Finding and Releasing a Product Development Bottleneck

With iterative software, we talk about doing all the necessary functions, such as Design, Develop, Inspect, and Release, within each cycle to increment the value of available software to the customer. Our team divides the things in progress in to these categories, and has a finite amount of slots available to each category.

Friday after the daily stand-up found me, the Product Owner (PO) and the Lead Developer discussing a constraint to work. The Design category is done with its work, but the ready slot for Development is full. The team cannot pull any work in to this area.

The Product Owner wants to give more work to the Designers. I point out this is a push and we really want to refrain from dispatching work out to individuals. Staying focused in on the Designer area, the PO wants to know why we cannot just add more ready slots for Design to put finished work in to, and allow more work to be pulled in. We discuss how the system is designed at limiting the amount of things in process, and this may not be the best idea.

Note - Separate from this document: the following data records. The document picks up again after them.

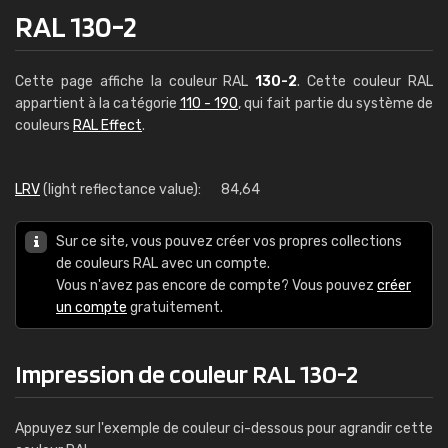
RAL 130-2
Cette page affiche la couleur RAL
130-2
. Cette couleur RAL
appartient à la catégorie
110 - 190
, qui fait partie du système de
couleurs
RAL Effect
.
LRV
(light reflectance value):
84,64
Sur ce site, vous pouvez créer vos propres collections
de couleurs RAL avec un compte.
Vous n'avez pas encore de compte? Vous pouvez
créer
un compte
gratuitement.
Impression de couleur RAL 130-2
Appuyez sur l'exemple de couleur ci-dessous pour agrandir cette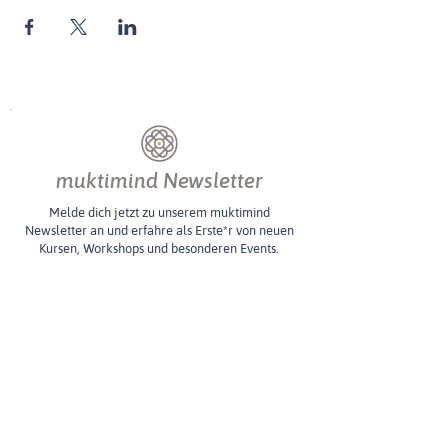
muktimind Newsletter
Melde dich jetzt zu unserem muktimind
Newsletter an und erfahre als Erste*r von neuen
Kursen, Workshops und besonderen Events.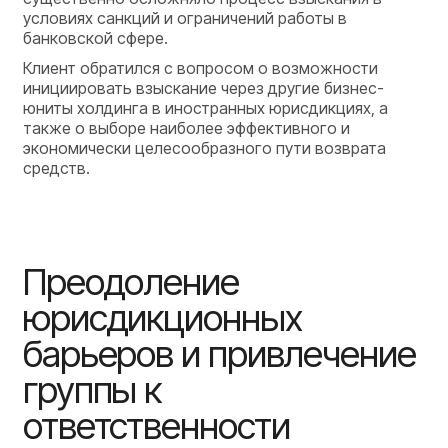
условиях санкций и ограничений работы в
банковской сфере.
Клиент обратился с вопросом о возможности
инициировать взыскание через другие бизнес-
юниты холдинга в иностранных юрисдикциях, а
также о выборе наиболее эффективного и
экономически целесообразного пути возврата
средств.
Преодоление
юрисдикционных
барьеров и привлечение
группы к
ответственности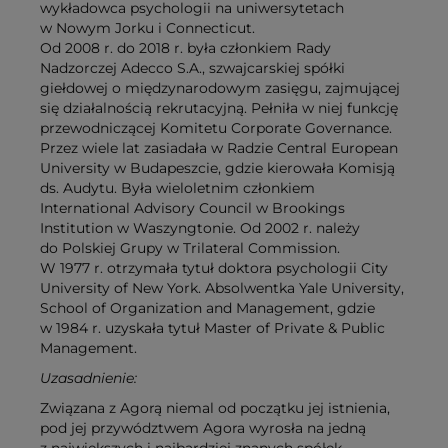
wykładowca psychologii na uniwersytetach
w Nowym Jorku i Connecticut.
Od 2008 r. do 2018 r. była członkiem Rady
Nadzorczej Adecco S.A., szwajcarskiej spółki
giełdowej o międzynarodowym zasięgu, zajmującej
się działalnością rekrutacyjną. Pełniła w niej funkcję
przewodniczącej Komitetu Corporate Governance.
Przez wiele lat zasiadała w Radzie Central European
University w Budapeszcie, gdzie kierowała Komisją
ds. Audytu. Była wieloletnim członkiem
International Advisory Council w Brookings
Institution w Waszyngtonie. Od 2002 r. należy
do Polskiej Grupy w Trilateral Commission.
W 1977 r. otrzymała tytuł doktora psychologii City
University of New York. Absolwentka Yale University,
School of Organization and Management, gdzie
w 1984 r. uzyskała tytuł Master of Private & Public
Management.
Uzasadnienie:
Związana z Agorą niemal od początku jej istnienia,
pod jej przywództwem Agora wyrosła na jedną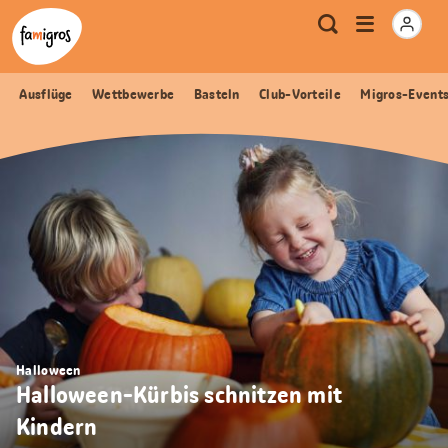
Sprungmarken
Header
Home Famigros.ch
Logo
Meta
Menu
Suche
Navigation
Navigation
öffnen
Ausflüge
Wettbewerbe
Basteln
Club-Vorteile
Migros-Event
Halloween
Halloween-Kürbis schnitzen mit
Kindern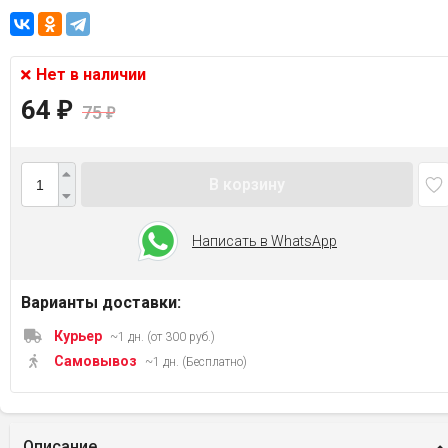
Нет в наличии
64
₽
75
₽
В корзину
Написать в WhatsApp
Варианты доставки:
Курьер
~1 дн. (от 300 руб.)
Самовывоз
~1 дн. (Бесплатно)
Описание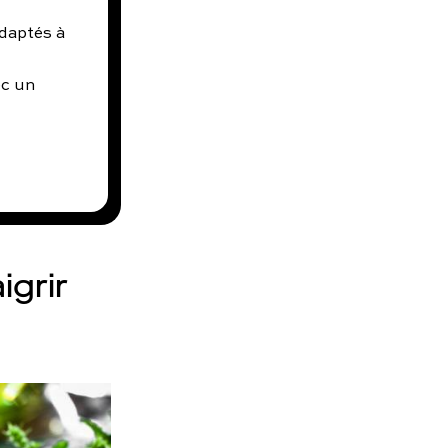
daptés à
ec un
igrir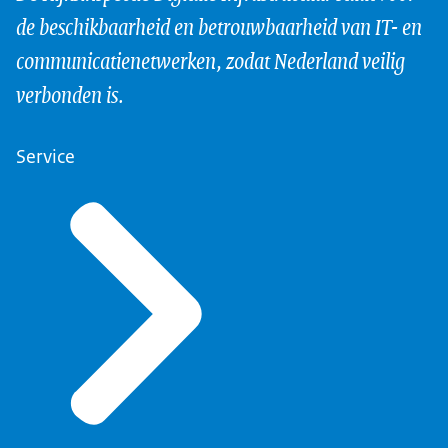
de beschikbaarheid en betrouwbaarheid van IT- en
communicatienetwerken, zodat Nederland veilig
verbonden is.
Service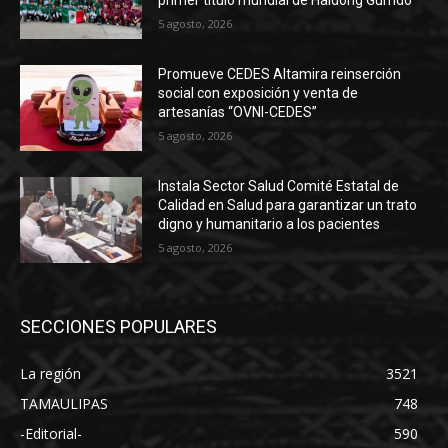
primer título mundial de Haidong Gumdo
5 agosto, 2026
Promueve CEDES Altamira reinserción
social con exposición y venta de
artesanías “OVNI-CEDES”
5 agosto, 2026
Instala Sector Salud Comité Estatal de
Calidad en Salud para garantizar un trato
digno y humanitario a los pacientes
5 agosto, 2026
SECCIONES POPULARES
La región
3521
TAMAULIPAS
748
-Editorial-
590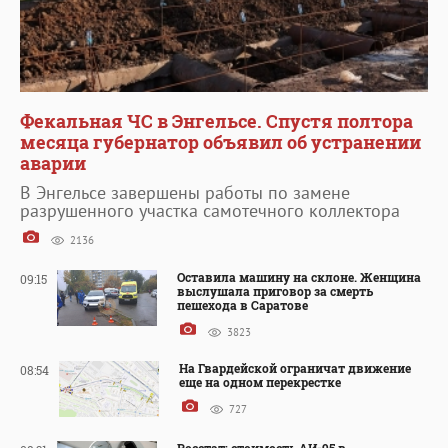
Фекальная ЧС в Энгельсе. Спустя полтора
месяца губернатор объявил об устранении
аварии
В Энгельсе завершены работы по замене
разрушенного участка самотечного коллектора
2136
Оставила машину на склоне. Женщина
09:15
выслушала приговор за смерть
пешехода в Саратове
3823
На Гвардейской ограничат движение
08:54
еще на одном перекрестке
727
Росстат: стоимость АИ-95 в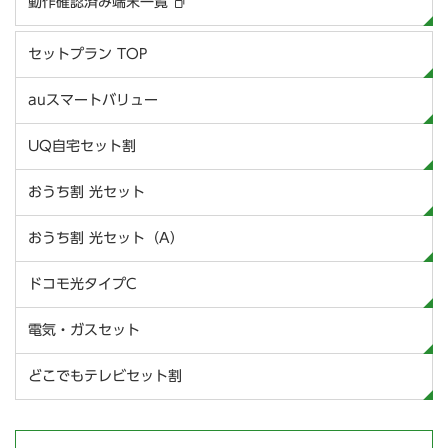
動作確認済み端末一覧
セットプラン TOP
auスマートバリュー
UQ自宅セット割
おうち割 光セット
おうち割 光セット（A）
ドコモ光タイプC
電気・ガスセット
どこでもテレビセット割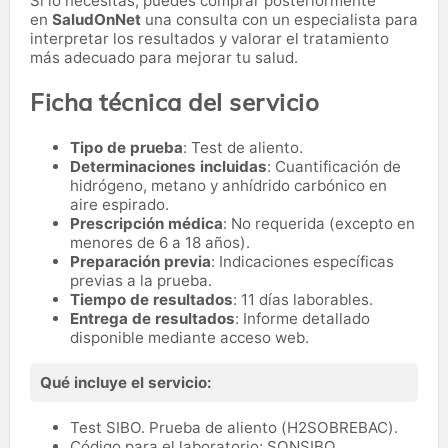
Si lo necesitas,
puedes comprar posteriormente
en
SaludOnNet
una consulta con un especialista para
interpretar los resultados y valorar el tratamiento
más adecuado para mejorar tu salud.
Ficha técnica del servicio
Tipo de prueba
: Test de aliento.
Determinaciones incluidas
: Cuantificación de
hidrógeno, metano y anhídrido carbónico en
aire espirado.
Prescripción médica
: No requerida (excepto en
menores de 6 a 18 años).
Preparación previa
: Indicaciones específicas
previas a la prueba.
Tiempo de resultados
: 11 días laborables.
Entrega de resultados
: Informe detallado
disponible mediante acceso web.
Qué incluye el servicio:
Test SIBO. Prueba de aliento (H2SOBREBAC).
Código para el laboratorio: SONSIBO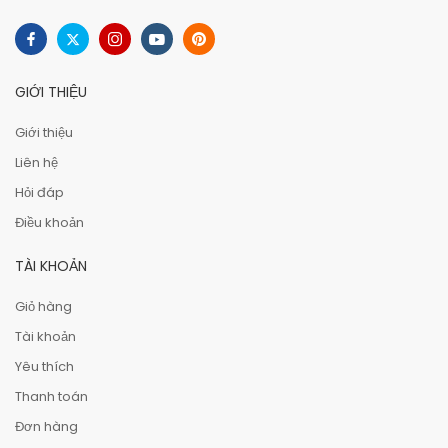
GIỚI THIỆU
Giới thiệu
Liên hệ
Hỏi đáp
Điều khoản
TÀI KHOẢN
Giỏ hàng
Tài khoản
Yêu thích
Thanh toán
Đơn hàng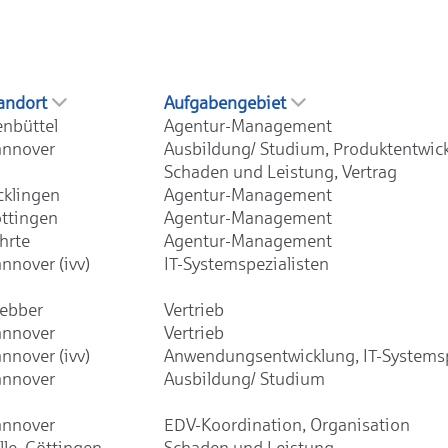
andort
Aufgabengebiet
enbüttel
Agentur-Management
nnover
Ausbildung/ Studium, Produktentwic
Schaden und Leistung, Vertrag
cklingen
Agentur-Management
ttingen
Agentur-Management
hrte
Agentur-Management
nnover (ivv)
IT-Systemspezialisten
ebber
Vertrieb
nnover
Vertrieb
nnover (ivv)
Anwendungsentwicklung, IT-Systemsp
nnover
Ausbildung/ Studium
nnover
EDV-Koordination, Organisation
lle, Göttingen,
Schaden und Leistung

Suggesting we pull back and look at the whole board, we noticed that it is Development that cannot pull more work in to their area, because they are completely filled up with work that is not finished. There is one gnarly task to fix all high-priority defects. It is a worthwhile goal, but perhaps too costly to try and battle them all.

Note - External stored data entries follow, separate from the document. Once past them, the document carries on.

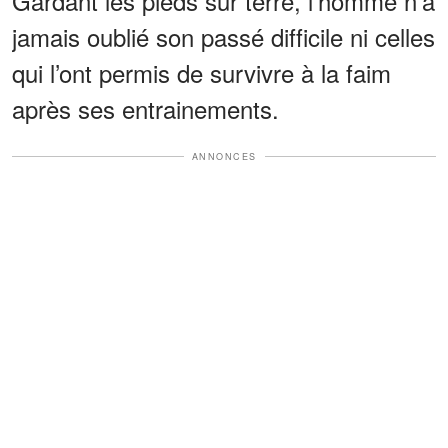
Gardant les pieds sur terre, l’homme n’a
jamais oublié son passé difficile ni celles
qui l’ont permis de survivre à la faim
après ses entrainements.
ANNONCES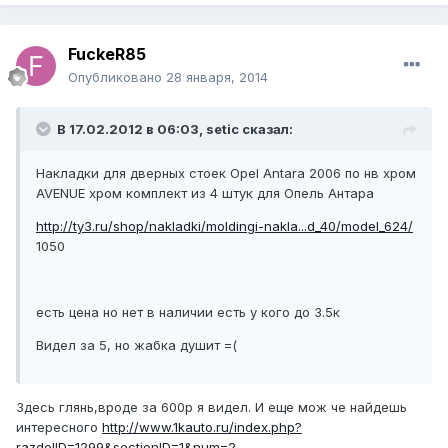
FuckeR85
Опубликовано
28 января, 2014
В 17.02.2012 в 06:03, setic сказал:
Накладки для дверных стоек Opel Antara 2006 по нв хром
AVENUE хром комплект из 4 штук для Опель Антара
http://ty3.ru/shop/nakladki/moldingi-nakla...d_40/model_624/
1050
есть цена но нет в наличии есть у кого до 3.5к
Видел за 5, но жабка душит =(
Здесь глянь,вроде за 600р я видел. И еще мож че найдешь
интересного
http://www.1kauto.ru/index.php?
razdelID=1299&sectionID=1&num=2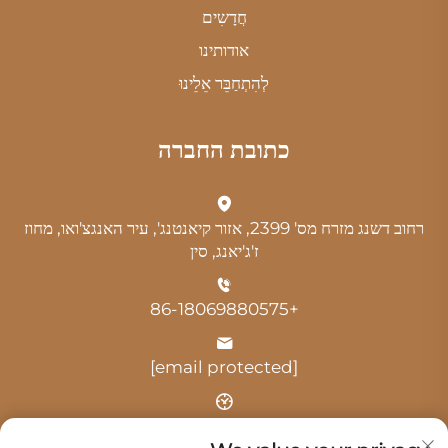
חֲדָשִים
אודותינו
לְהִתְחַבֵּר אֵלֵינוּ
כתובת החברה
רחוב דשנג מזרח מס' 2399, אזור קיאנטנג', עיר האנגצ'ואו, מחוז
ז'ג'יאנג, סין
+86-18069880575
[email protected]
שעה: 9:00-18:00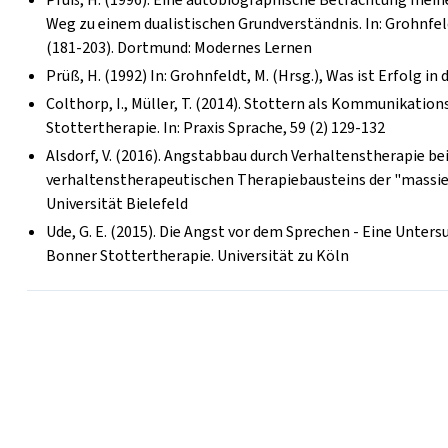
Weg zu einem dualistischen Grundverständnis. In: Grohnfel
(181-203). Dortmund: Modernes Lernen
Prüß, H. (1992) In: Grohnfeldt, M. (Hrsg.), Was ist Erfolg i
Colthorp, I., Müller, T. (2014). Stottern als Kommunikatio
Stottertherapie. In: Praxis Sprache, 59 (2) 129-132
Alsdorf, V. (2016). Angstabbau durch Verhaltenstherapie b
verhaltenstherapeutischen Therapiebausteins der "massier
Universität Bielefeld
Ude, G. E. (2015). Die Angst vor dem Sprechen - Eine Unt
Bonner Stottertherapie. Universität zu Köln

The Lead Developer is watching our discussion and chimes in with something another senior developer has brought up before, batching up the top 5 and parking the rest. These are lower priority than other queued-up feature work. It is pointed out that really, not everybody is working at fixing defects as wanted. There is other work in progress in the Development area.

This is completely agreeable to the PO and so the work is now to enumerate those top 5, which will also help with the Inspection and Release areas to deal with a manageable batch size, too. Soon this should relieve the constraint and allow Development to pull in the Design ready work, freeing Design to concentrate on pulling in new features to work on.

It was so easy then to point out local optimization. Now with some humor and looks relieved of their tension we can chuckle about optimizing one person in Design, instead of dealing with what is really slowing things down at the moment. We part ways with a better understanding of what is going on. Happy to help in making an improvement, we know throughput will soon be on the rise.